== Goal of the exercise ==
Print the lines below word for word, beginning with the first and ending with the line that holds "چونکە بەهۆی هێرشە درۆنییە تیرۆریستی و ناڕەو", and skip every picture.

(Records from a collection)
#####

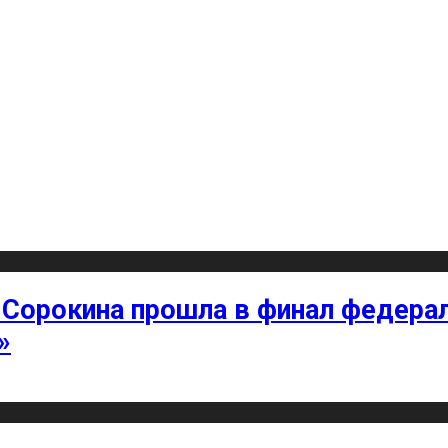
 Сорокина прошла в финал федерал
»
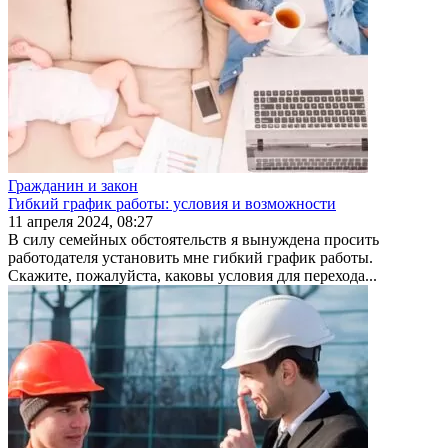
Гражданин и закон
Гибкий график работы: условия и возможности
11 апреля 2024, 08:27
В силу семейных обстоятельств я вынуждена просить
работодателя установить мне гибкий график работы.
Скажите, пожалуйста, каковы условия для перехода...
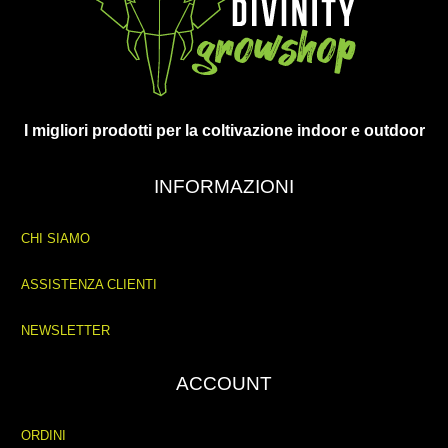
I migliori prodotti per la coltivazione indoor e outdoor
INFORMAZIONI
CHI SIAMO
ASSISTENZA CLIENTI
NEWSLETTER
ACCOUNT
ORDINI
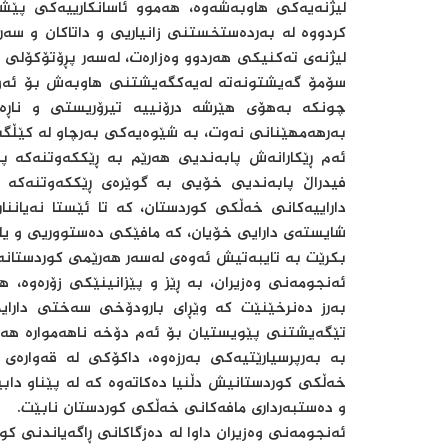
لیژنەیەکی هاوبەشەوە، هەموو ئاسانکارییەکی پێش
کردووە لە بەردەستخستنی زانیاریی و داتاکان و سەر
لیژنەی تەکنیکی هەردوو وەزارەت، لەسەر پڕۆتۆکۆلی 
سۆمۆ گەیشتونەتە لەیەکگەیشتنی هاوبەش بۆ ئەو ب
چونکە بەهۆی هێرشە درۆنییە تیرۆریستی و ناڕەو
بەرهەمهێنانی نەوت، بە شێوەیەکی بەرچاو لە کێڵگە
ئەم ڕێکارانەش پابەندیی هەرێم بە ڕێكکەوتنەکە پ
فیدراڵ پابەندیی خۆیی بە گوێرەی ڕێککەوتنەکە
داراییەکانی خەڵکی کوردستان، کە تا ئێستا نەیان
شایستەی دارایی خۆیان، کە مافێکی دەستووریی و یاس
بکرێت بە تایبەتیش ئەوەی لەسەر هەرێمی کوردستانە 
ئەنجومەنی وەزیران، بە ڕێز و پێزانینێکی زۆرەوە،
بەرز دەنرخێنێت کە وێڕای بارودۆخی سەختی دارایی 
تێگەیشتنی پێویستیان بۆ ئەم دۆخە ناهەموارە هەی
بە بەرپرسیارێتیەکی بەرزەوە، داکۆکی لە قەوارە
خەڵکی کوردستانیش دڵنیا دەکاتەوە کە لە پێناو دا
و دەستبەرداری مافەکانی خەڵکی کوردستان نابێت.
ئەنجومەنی وەزیران داوا لە دەزگاکانی ڕاگەیاندنی کو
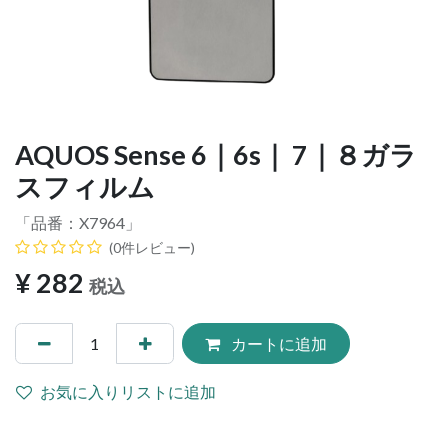
AQUOS Sense 6｜6s｜ 7｜８ガラ
スフィルム
「品番：
X7964
」
(0件レビュー)
¥
282
税込
カートに追加
お気に入りリストに追加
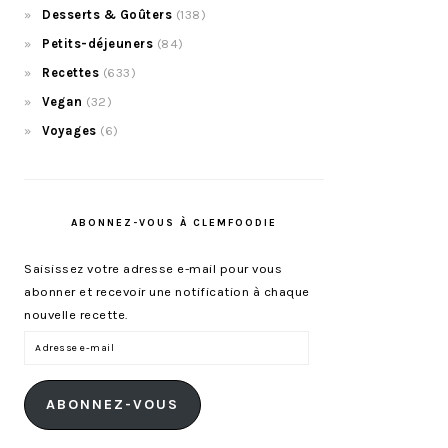
Desserts & Goûters
(138)
Petits-déjeuners
(84)
Recettes
(633)
Vegan
(32)
Voyages
(6)
ABONNEZ-VOUS À CLEMFOODIE
Saisissez votre adresse e-mail pour vous
abonner et recevoir une notification à chaque
nouvelle recette.
Adresse
e-
mail
ABONNEZ-VOUS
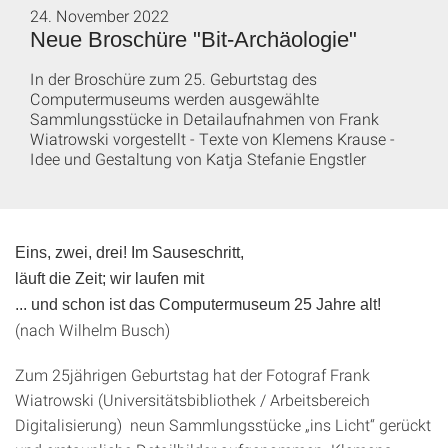
24. November 2022
Neue Broschüre "Bit-Archäologie"
In der Broschüre zum 25. Geburtstag des
Computermuseums werden ausgewählte
Sammlungsstücke in Detailaufnahmen von Frank
Wiatrowski vorgestellt - Texte von Klemens Krause -
Idee und Gestaltung von Katja Stefanie Engstler
Eins, zwei, drei! Im Sauseschritt,
läuft die Zeit; wir laufen mit
... und schon ist das Computermuseum 25 Jahre alt!
(nach Wilhelm Busch)
Zum 25jährigen Geburtstag hat der Fotograf Frank
Wiatrowski (Universitätsbibliothek / Arbeitsbereich
Digitalisierung) neun Sammlungsstücke „ins Licht“ gerückt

#####

== Output ==
 Сорокина прошла в финал федерал
»
Гражданин и закон
Гибкий график работы: условия и возможности
11 апреля 2024, 08:27
В силу семейных обстоятельств я вынуждена просить
работодателя установить мне гибкий график работы.
Скажите, пожалуйста, каковы условия для перехода...
I migliori prodotti per la coltivazione indoor e outdoor
INFORMAZIONI
CHI SIAMO
ASSISTENZA CLIENTI
NEWSLETTER
ACCOUNT
ORDINI
لیژنەیەکی هاوبەشەوە، هەموو ئاسانکارییەکی پێش
کردووە لە بەردەستخستنی زانیاریی و داتاکان و سەر
لیژنەی تەکنیکی هەردوو وەزارەت، لەسەر پڕۆتۆکۆلی 
سۆمۆ گەیشتونەتە لەیەکگەیشتنی هاوبەش بۆ ئەو ب
چونکە بەهۆی هێرشە درۆنییە تیرۆریستی و ناڕەو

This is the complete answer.